Eduardo Freitas und Niels Wittich ersetzten 2022 Michael Masi, Foto: LAT Images
Eduardo Freitas und Niels Wittich ersetzten 2022 Michael Masi, Foto: LAT Images

Vor allem Niels Wittich war nach seinem harten Durchgreifen bei Tracklimit-Verstößen heftig kritisiert worden. Nach einem Brief der GPDA trafen sich die Beteiligten nochmals zum Dialog. "Wir wollten uns die Vorfälle nochmal gemeinsam anschauen", erzählt George Russell. "Damit wir alle auf dem gleichen Standpunkt sind." Einen Kompromiss zu finden gestalte sich schwierig. Zu unterschiedlich seien die Ansichten der Stewards und der Formel-1-Piloten. Aber: "Alle wollen Konstanz bei den Entscheidungen!", berichtet der Mercedes-Pilot. Nachsatz: "Es liegt noch viel Arbeit vor uns."

Russells Probleme mit dem Rotationsprinzip

Der Rennleiter macht die Regeln, die Stewards die Entscheidungen. Problem dabei: Durch das Rotationsprinzip der Stewards (und der Rennleiter) fehlen den Fahrern oft die Erklärung zur getroffenen Entscheidung. "Wir kommen zum nächsten Rennwochenende und haben eine andere Besetzung als beim vorherigen Event. Es gibt weder Verantwortlichkeiten noch Informationen zu den Entscheidungen", meint George Russell. Einfache Antworten auf auftauchende Fragen zu bekommen, gestalte sich in der jetzigen Form schwierig.

George Russell und dem FIA-Präsidenten Mohammed Ben Sulayem haben noch viel zu tun., Foto: LAT Images
George Russell und dem FIA-Präsidenten Mohammed Ben Sulayem haben noch viel zu tun., Foto: LAT Images

Permanente Rennstewards würden das Problem lösen. "Ich weiß nicht, ob das logistisch möglich ist, aber jeder im Fahrerlager wäre dafür!", so George Russell. "Bei Vorfällen hätte jeder eine andere Sichtweise. Wenn zumindest ein Steward immer die gleiche wäre, gäbe es immerhin nur die unterschiedlichen Ansichten einer einzelnen Person." Das würde allen das Leben erleichtern. "Dann hätten die Fahrer die Chance, den Gedankengang hinter den Entscheidungen zu verstehen", erklärt der Mercedes-Pilot.

Russell fordert klare Regeln, aber will Ausnahmen

George Russell war dank seiner Kollision mit Sergio Perez in Spielberg mittendrin statt nur dabei. "Im Nachhinein war ich im Unrecht.

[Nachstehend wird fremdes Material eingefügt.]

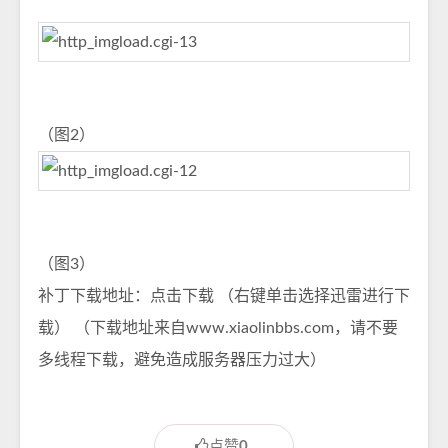
（图2）
（图3）
补丁下载地址：
点击下载
（右键单击选择迅雷进行下
载） （下载地址来自
www.xiaolinbbs.com
，请不要
多线程下载，避免造成服务器压力过大）
点赞
0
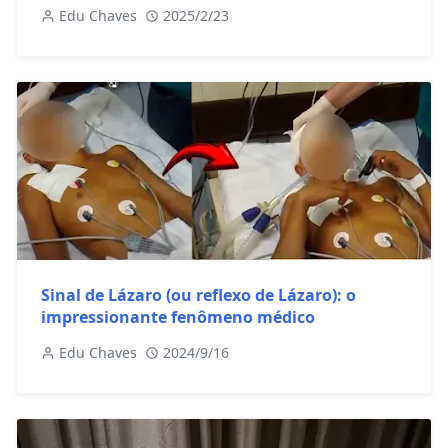
Edu Chaves
2025/2/23
Sinal de Lázaro (ou reflexo de Lázaro): o
impressionante fenômeno médico
Edu Chaves
2024/9/16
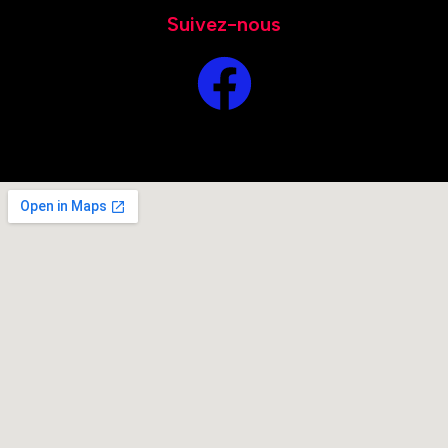
Suivez-nous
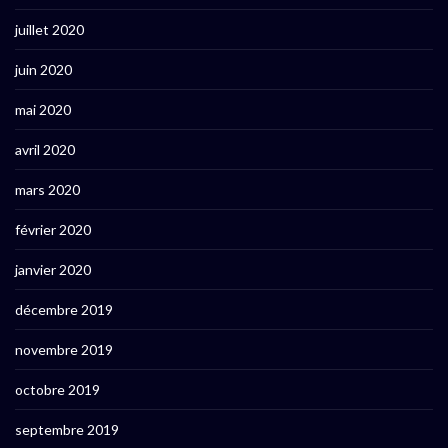
juillet 2020
juin 2020
mai 2020
avril 2020
mars 2020
février 2020
janvier 2020
décembre 2019
novembre 2019
octobre 2019
septembre 2019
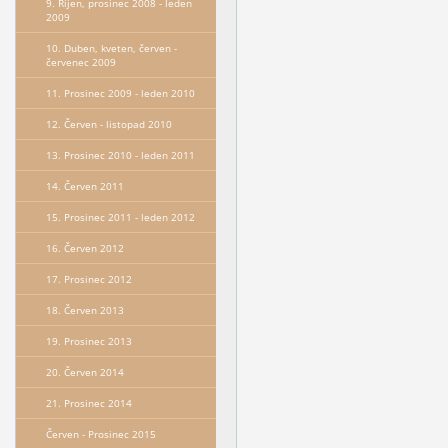
9. Říjen, prosinec 2008 - leden
2009
10. Duben, kveten, červen -
červenec 2009
11. Prosinec 2009 - leden 2010
12. Červen - listopad 2010
13. Prosinec 2010 - leden 2011
14. Červen 2011
15. Prosinec 2011 - leden 2012
16. Červen 2012
17. Prosinec 2012
18. Červen 2013
19. Prosinec 2013
20. Červen 2014
21. Prosinec 2014
Červen - Prosinec 2015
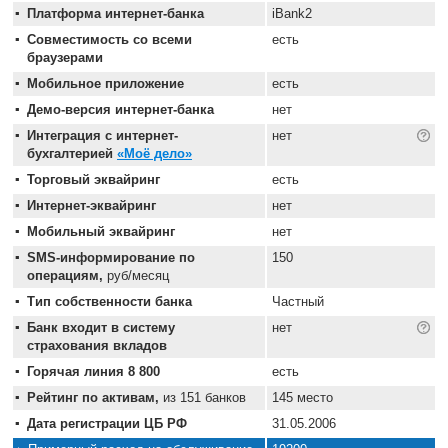
Платформа интернет-банка
iBank2
Совместимость со всеми
есть
браузерами
Мобильное приложение
есть
Демо-версия интернет-банка
нет
Интеграция с интернет-
нет
бухгалтерией
«Моё дело»
Торговый эквайринг
есть
Интернет-эквайринг
нет
Мобильный эквайринг
нет
SMS-информирование по
150
операциям,
руб/месяц
Тип собственности банка
Частный
Банк входит в систему
нет
страхования вкладов
Горячая линия 8 800
есть
Рейтинг по активам,
из 151 банков
145 место
Дата регистрации ЦБ РФ
31.05.2006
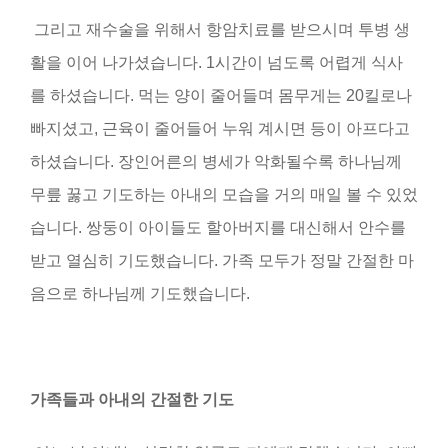
그리고
재수술을 위해서 항암치료를 받으시며 투병 생
활을 이어 나가셨습니다
. 1
시간이 넘도록 어렵게 식사
를 하셨습니다
.
먹는 양이 줄어들며 몸무게는
20킬
로나
빠지셨고
,
근육이 줄어들어 누워 계시면 등이 아프다고
하셨습니다
.
장인어른의 병세가 악화될수록 하나님께
무릎 꿇고 기도하는 아내의 모습을 거의 매일 볼 수 있었
습니다
.
쌍둥이 아이들도 할아버지를 대신해서 안수를
받고 열심히 기도했습니다
.
가족 모두가 정말 간절한 마
음으로 하나님께 기도했습니다
.
가족들과 아내의 간절한 기도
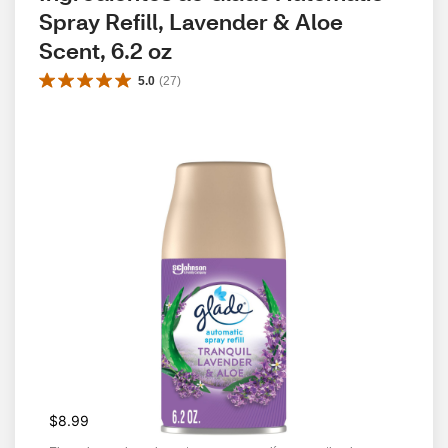
Spray Refill, Lavender & Aloe 
Scent, 6.2 oz
5.0
(
27
)
$8.99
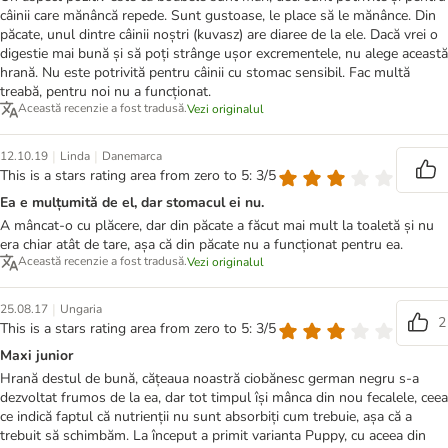
câinii care mănâncă repede. Sunt gustoase, le place să le mănânce. Din
păcate, unul dintre câinii noștri (kuvasz) are diaree de la ele. Dacă vrei o
digestie mai bună și să poți strânge ușor excrementele, nu alege această
hrană. Nu este potrivită pentru câinii cu stomac sensibil. Fac multă
treabă, pentru noi nu a funcționat.
Această recenzie a fost tradusă.
Vezi originalul
|
|
12.10.19
Linda
Danemarca
This is a stars rating area from zero to 5: 3/5
Ea e mulțumită de el, dar stomacul ei nu.
A mâncat-o cu plăcere, dar din păcate a făcut mai mult la toaletă și nu
era chiar atât de tare, așa că din păcate nu a funcționat pentru ea.
Această recenzie a fost tradusă.
Vezi originalul
|
25.08.17
Ungaria
2
This is a stars rating area from zero to 5: 3/5
Maxi junior
Hrană destul de bună, cățeaua noastră ciobănesc german negru s-a
dezvoltat frumos de la ea, dar tot timpul își mânca din nou fecalele, ceea
ce indică faptul că nutrienții nu sunt absorbiți cum trebuie, așa că a
trebuit să schimbăm. La început a primit varianta Puppy, cu aceea din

Sie haben eigentlich genau die Regeln befolgt", konnte Russell den Vorfall eine Woche später in Frankreich schon etwas objektiver analysieren. In Spielberg war er felsenfest von einer absoluten Fehlentscheidung seitens der FIA überzeugt. Ganz einverstanden mit seiner 5-Sekunden-Strafe ist er auch in Le Castellet (noch) nicht: "Manchmal ist es besser, sich jeden Fall einzeln anzusehen!"

Es sei wie bei einem Tackle im American Football: "Du kannst nicht einfach sagen: So musst du tackeln und so nicht!" Sich nur stur auf die Regeln zu fokussieren ist nicht nach Russells Sinn. "Jeder ist ein bisschen anders!" Als Vorsitzender der Formel-1-Fahrervereinigung GPDA sieht er sich in der Verantwortung. "Bis jetzt gibt es keinen Hinweis auf permanente Stewards. Aber wir müssen weiter zusammenarbeiten und einen Kompromiss finden!" Schon deswegen, damit nicht jedes Rennwochenende erneut darüber diskutiert werden muss.